The High Court this week ruled that proposed Tory cuts to legal aid are unlawful and discriminatory. The scale of austerity needed to keep capitalism afloat can barely be carried out within the framework of bourgeois democracy. Even bourgeois judges are being forced by the basic principles of bourgeois democracy to oppose the Tories’ attempts to make the poorest pay for the crisis of capitalism.
The High Court this week ruled that proposed Tory reforms to legal aid, which are part of the programme of cuts to legal provision for the poorest in society, are unlawful and discriminatory. This is an indication that the scale of austerity needed to keep capitalism afloat can barely be carried out within the framework of bourgeois democracy. Even bourgeois judges, well practiced in protecting the interests of the ruling class, are being forced by the basic principles of bourgeois democracy to oppose the Tories’ attempts to make the poorest pay for the crisis of capitalism.

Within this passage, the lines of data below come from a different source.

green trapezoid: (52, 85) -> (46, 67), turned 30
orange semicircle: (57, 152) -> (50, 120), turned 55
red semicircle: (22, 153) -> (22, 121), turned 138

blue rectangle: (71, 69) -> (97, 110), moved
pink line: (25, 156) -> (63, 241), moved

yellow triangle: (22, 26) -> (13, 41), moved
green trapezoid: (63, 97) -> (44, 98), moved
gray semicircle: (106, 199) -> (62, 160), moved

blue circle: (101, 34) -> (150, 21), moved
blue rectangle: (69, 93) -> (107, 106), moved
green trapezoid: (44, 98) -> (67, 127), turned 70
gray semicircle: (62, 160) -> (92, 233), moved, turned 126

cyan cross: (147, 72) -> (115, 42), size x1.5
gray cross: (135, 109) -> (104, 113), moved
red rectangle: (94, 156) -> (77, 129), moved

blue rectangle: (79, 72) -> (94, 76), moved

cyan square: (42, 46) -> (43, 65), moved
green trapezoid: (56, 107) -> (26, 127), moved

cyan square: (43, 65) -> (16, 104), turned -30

Chris Grayling, the Tory justice minister, tried to push through secondary legislation which would see people who had been resident in Britain for less than twelve months stripped of the right to legal aid for civil claims. Legal aid is granted to cover the legal costs of those least able to afford them. Immigrants are some of those most at risk of exploitation, particularly having just arrived in Britain. These measures then would have deprived the most vulnerable people of access to the law.
Contempt for the law
That Grayling tried to implement such reforms betrays callousness and desperation. Recent scandal surrounding alleged paedophilia among top Tories, as well as bribery and phone hacking at the highest levels of government, have demonstrated that those at the top have a complete contempt for the law. They are powerful enough to ignore it and so are callous enough to think that they can remove ordinary people’s right to legal protection without a second thought.
But they are also desperate to make savings wherever they can. Legal aid is another expense on the welfare bill, and by cutting it the Tories hope they can keep their friends in big business happy, and keep the capitalist system stumbling along for a little while longer. Legal costs are extortionate and so legal aid is some of the most vital protection people with legal difficulties rely on. Attempting to remove this for a large layer of vulnerable people represents a new low for the Tories who are being forced by the crisis of capitalism to find new places to cut.

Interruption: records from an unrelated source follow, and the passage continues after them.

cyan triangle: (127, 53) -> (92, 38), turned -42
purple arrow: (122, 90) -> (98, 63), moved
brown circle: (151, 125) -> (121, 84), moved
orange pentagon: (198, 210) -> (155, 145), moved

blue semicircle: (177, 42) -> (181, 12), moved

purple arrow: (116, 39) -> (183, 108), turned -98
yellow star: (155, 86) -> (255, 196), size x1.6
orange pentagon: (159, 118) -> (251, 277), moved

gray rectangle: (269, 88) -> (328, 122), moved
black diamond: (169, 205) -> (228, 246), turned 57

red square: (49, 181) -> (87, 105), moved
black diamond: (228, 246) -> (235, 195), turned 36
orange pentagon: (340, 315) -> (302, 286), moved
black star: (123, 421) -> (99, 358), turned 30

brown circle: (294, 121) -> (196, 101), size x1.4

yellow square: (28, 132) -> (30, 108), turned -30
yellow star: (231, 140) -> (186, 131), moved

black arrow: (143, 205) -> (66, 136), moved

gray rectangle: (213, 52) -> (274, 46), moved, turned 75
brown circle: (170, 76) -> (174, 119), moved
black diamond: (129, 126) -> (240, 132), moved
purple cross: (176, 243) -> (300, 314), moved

The Tories are relying on whipping up nationalist hysteria using lies about immigrants coming to Britain and sponging off legal aid provision in order to get public support for this policy. This is a classic example of dividing people amongst themselves along national lines, all the better to push through measures that attack the entire working class, irrelevant of nationality.
As socialists we do not place our faith in bourgeois courts to protect us from this kind of attack. Working class unity and a reliance on our own strength and organisations are the only guarantees of real protection. Indeed, the recent acquittal of Rebekah Brooks is evidence enough of the courts’ willingness to dance to the bourgeois tune.
However, on this occasion Grayling’s proposals were so hair-raising that even the High Court judges were forced to oppose them. They declared them unlawful on the basis of one of the most fundamental principles of bourgeois democracy – that everyone is equal before the law. And they pointed out that if a person is subject to the law then he should also be entitled to its protection. By depriving people of legal aid who have not been resident in Britain for at least one year the Tories threatened to breach this basic democratic right.
Democratic rights: incompatible with capitalism
Disgraceful as the Tory behaviour is, it should also not come as much of a surprise. The international bourgeoisie and their representatives in governments have consistently shown that the measures required to prop up capitalism in crisis are incompatible with even the most basic formal democratic requirements. In 2009 unelected technocratic governments were installed in Greece and Italy to implement austerity measures against the will of the majority of the population. In Portugal, Spain and other countries unelected officials from the Troika oversee the work of the elected government to ensure that it complies with their diktats. And recent coups in Thailand and Ukraine have demonstrated the lengths to which the bourgeoisie will go to secure their interests in the face of popular opposition.
Grayling represents a wing of the ruling class that has come to terms with this new reality and is willing to throw caution to the wind in pursuing policies that ride roughshod over formal democratic rights in order to defend the capitalist system. The High Court judges on the other hand are resistant to this. This represents a setback for Grayling, but it will certainly not be the end of Tory attacks on legal aid, welfare in general and democratic rights as a whole.
The problem that Grayling and the Tories will have is that basic democratic rights, such as equality before the law, will not be given up willingly by the working class in order that they can be brutalised even further by the bourgeoisie. Tory attacks on formal equality, combined with the increasing realisation that formal equality under capitalism does nothing to alleviate actual inequality in society, will lead people to draw conclusions about the need for genuine equality and proletarian democracy in which the running of businesses and economic production are democratically planned. This is not something that will be granted to us by the courts – it is something we must win for ourselves through united working class struggle.
We should defend basic democratic rights under capitalism when they come into the firing line of capitalist austerity, but we must also point out that genuine democracy and true equality can only be achieved in a socialist society.